THE AREA'S SEWER pipes are leaking, and that's bad news.But it could be worse - the leaks aren't letting sewage out. Instead, they're letting water in, from other pipes and from the ground. Even this sort of seepage, however, is serious enough when it occurs on the scale reported by staff writer Thomas Grubisich this week. District officials think that infiltration along the city's 3,500 miles of aging pipes increases sewage flows to Blue Plains by at least 30 million gallons per day (mgd) - and much more in wet weather. The Washington Suburban Santary Commission estimates that leaks feed 52 mgd into its 3,300 miles of pipes. In sum, at least 30 percent of the roughly 280 mgd treated at Blue Plains seems to be water that need not be there.
Repairing the pipes would obviously let Blue Plains accomodate more development.

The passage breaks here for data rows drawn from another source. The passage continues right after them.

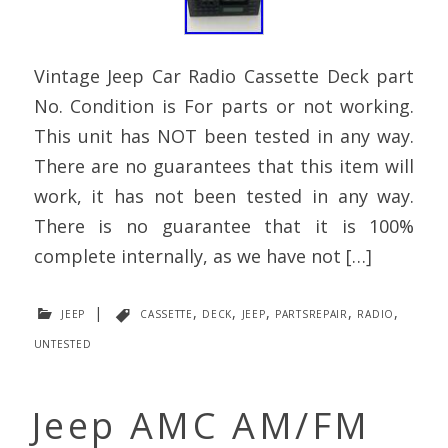
Vintage Jeep Car Radio Cassette Deck part
No. Condition is For parts or not working.
This unit has NOT been tested in any way.
There are no guarantees that this item will
work, it has not been tested in any way.
There is no guarantee that it is 100%
complete internally, as we have not […]
jeep
|
cassette
,
deck
,
jeep
,
partsrepair
,
radio
,
untested
Jeep AMC AM/FM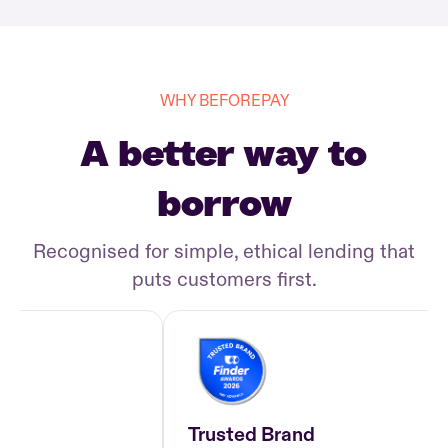
WHY BEFOREPAY
A better way to
borrow
Recognised for simple, ethical lending that
puts customers first.
Trusted Brand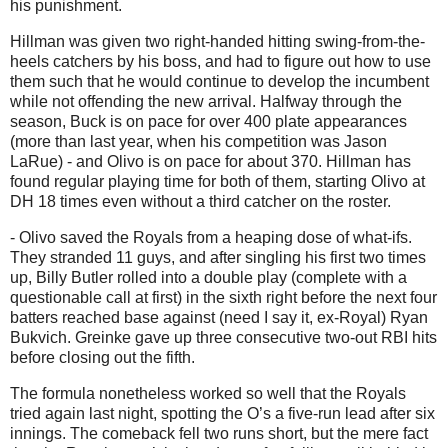
his punishment.
Hillman was given two right-handed hitting swing-from-the-
heels catchers by his boss, and had to figure out how to use
them such that he would continue to develop the incumbent
while not offending the new arrival. Halfway through the
season, Buck is on pace for over 400 plate appearances
(more than last year, when his competition was Jason
LaRue) - and Olivo is on pace for about 370. Hillman has
found regular playing time for both of them, starting Olivo at
DH 18 times even without a third catcher on the roster.
- Olivo saved the Royals from a heaping dose of what-ifs.
They stranded 11 guys, and after singling his first two times
up, Billy Butler rolled into a double play (complete with a
questionable call at first) in the sixth right before the next four
batters reached base against (need I say it, ex-Royal) Ryan
Bukvich.
Greinke gave up three consecutive two-out RBI hits
before closing out the fifth.
The formula nonetheless worked so well that the Royals
tried again last night, spotting the O’s a five-run lead after six
innings.
The comeback fell two runs short, but the mere fact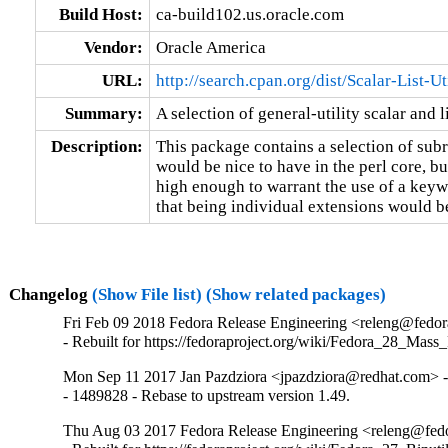
Build Host:
ca-build102.us.oracle.com
Vendor:
Oracle America
URL:
http://search.cpan.org/dist/Scalar-List-Ut
Summary:
A selection of general-utility scalar and l
Description:
This package contains a selection of subr
would be nice to have in the perl core, bu
high enough to warrant the use of a keywo
that being individual extensions would b
Changelog
(Show File list)
(Show related packages)
Fri Feb 09 2018 Fedora Release Engineering <releng@fedora
- Rebuilt for https://fedoraproject.org/wiki/Fedora_28_Mass
Mon Sep 11 2017 Jan Pazdziora <jpazdziora@redhat.com> -
- 1489828 - Rebase to upstream version 1.49.
Thu Aug 03 2017 Fedora Release Engineering <releng@fedor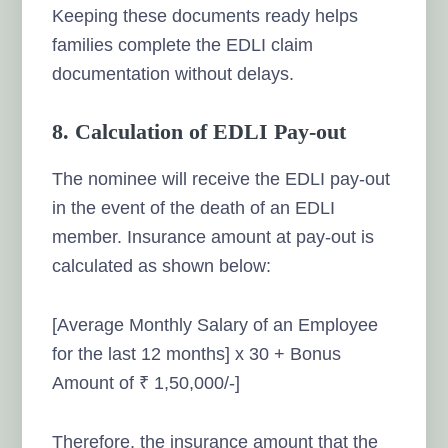
Keeping these documents ready helps
families complete the EDLI claim
documentation without delays.
8. Calculation of EDLI Pay-out
The nominee will receive the EDLI pay-out
in the event of the death of an EDLI
member. Insurance amount at pay-out is
calculated as shown below:
[Average Monthly Salary of an Employee
for the last 12 months] x 30 + Bonus
Amount of ₹ 1,50,000/-]
Therefore, the insurance amount that the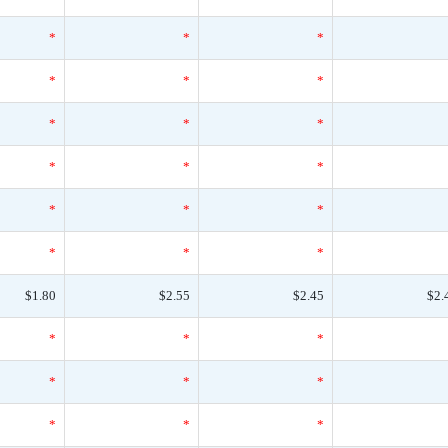
*
*
*
*
*
*
*
*
*
*
*
*
*
*
*
*
*
*
$1.80
$2.55
$2.45
$2.
*
*
*
*
*
*
*
*
*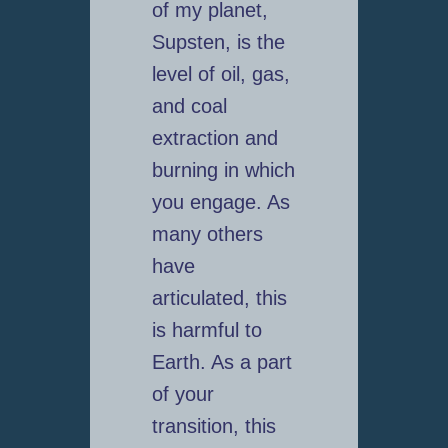
of my planet,
Supsten, is the
level of oil, gas,
and coal
extraction and
burning in which
you engage. As
many others
have
articulated, this
is harmful to
Earth. As a part
of your
transition, this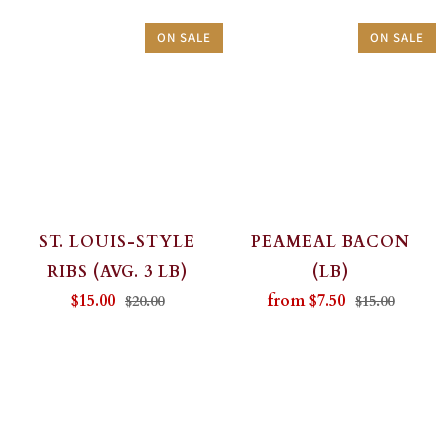
ON SALE
ON SALE
ST. LOUIS-STYLE
PEAMEAL BACON
RIBS (AVG. 3 LB)
(LB)
$15.00
from
$7.50
$20.00
$15.00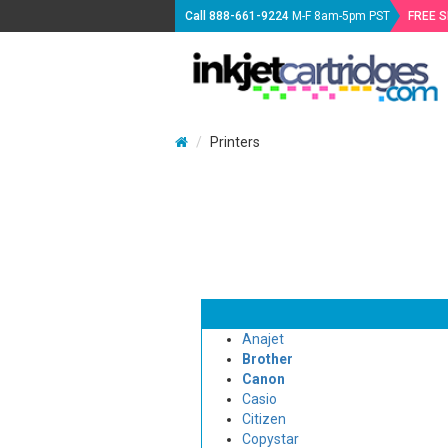
Call
888-661-9224
M-F 8am-5pm PST
FREE 
Printers
Anajet
Brother
Canon
Casio
Citizen
Copystar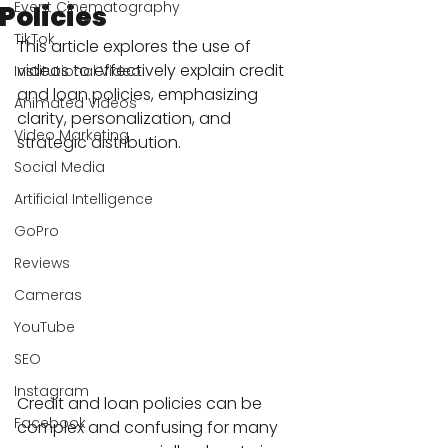
Event Cinematography
Policies
TikTok
This article explores the use of 
videos to effectively explain credit 
Institutional Video
and loan policies, emphasizing 
Animated Videos
clarity, personalization, and 
Video Marketing
strategic distribution.
Social Media
Artificial Intelligence
GoPro
Reviews
Cameras
YouTube
SEO
Instagram
Credit and loan policies can be 
Facebook
complex and confusing for many 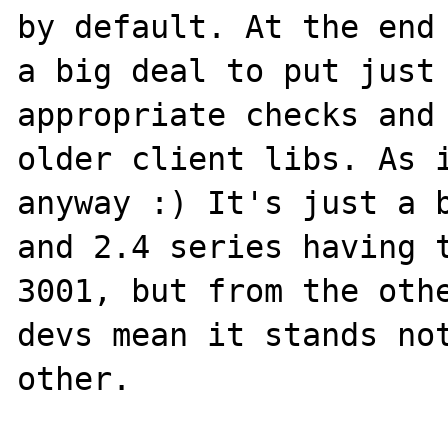
by default. At the end 
a big deal to put just 
appropriate checks and 
older client libs. As i
anyway :) It's just a b
and 2.4 series having t
3001, but from the othe
devs mean it stands not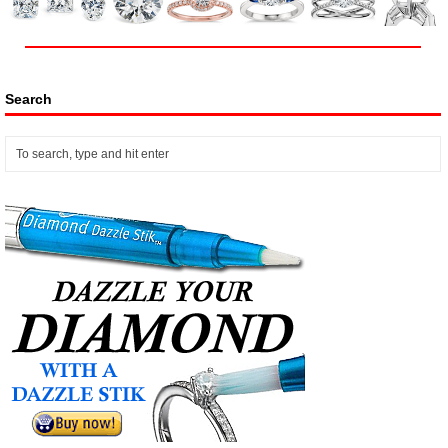
Search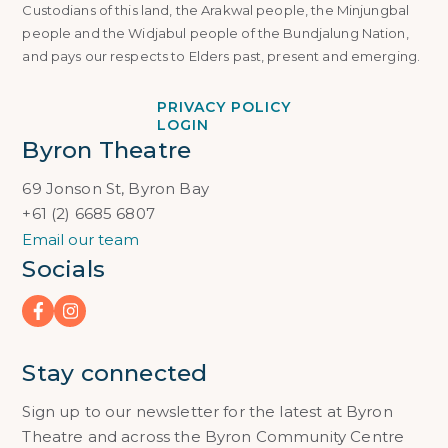
Custodians of this land, the Arakwal people, the Minjungbal
people and the Widjabul people of the Bundjalung Nation,
and pays our respects to Elders past, present and emerging.
PRIVACY POLICY
LOGIN
Byron Theatre
69 Jonson St, Byron Bay
+61 (2) 6685 6807
Email our team
Socials
Stay connected
Sign up to our newsletter for the latest at Byron
Theatre and across the Byron Community Centre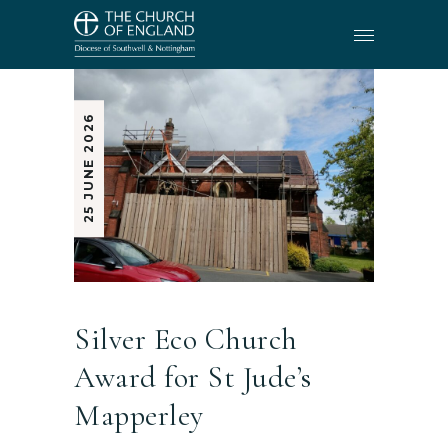
25 JUNE 2026
Silver Eco Church
Award for St Jude’s
Mapperley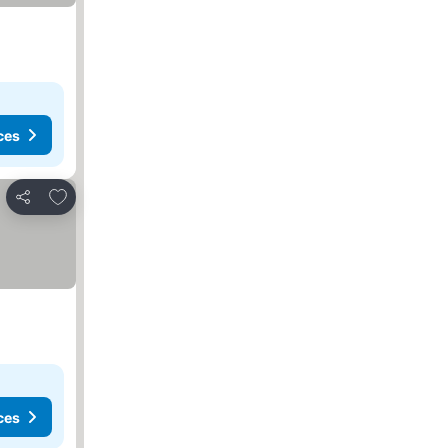
ces
Add to favorites
Share
ces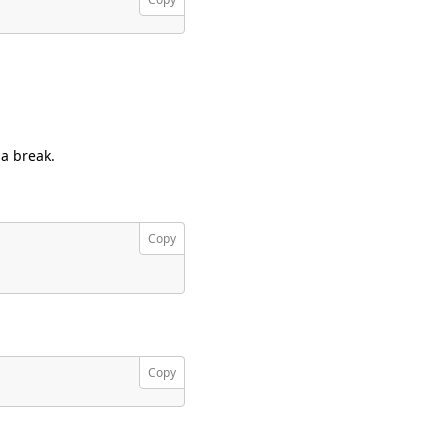
 a break.
Copy
Copy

The city and Montgomery County had hoped to avoid growing pains by building the controversial regional plant at Dickerson. Since that expensive project has been shelved, officials are focusing more on leak-plugging as a way to gain nearly as much capacity at far less public cost. Right now the District and WSSC can justify spending about $22 million, three-fourths of which could be federal aid, to stop about 30 mgd of infiltration. As the price of new plants keeps rising, better maintenance will become an even better deal.
Besides being good policy, this attention to maintenance is a very good sign. Like other recent efforts, it points toward a new regional approach that emphasizes conservation and wiser use of existing water and sewer facilities. There are some drawbacks; patching pipes will, involve digging up some streets, and hardly anyone likes that. The alternatives, though, could be a building moratorium - or some project even more immense than Dickerson. Given those choices, we think most taxpayers would agree: The District and WSSC should plug those leaks.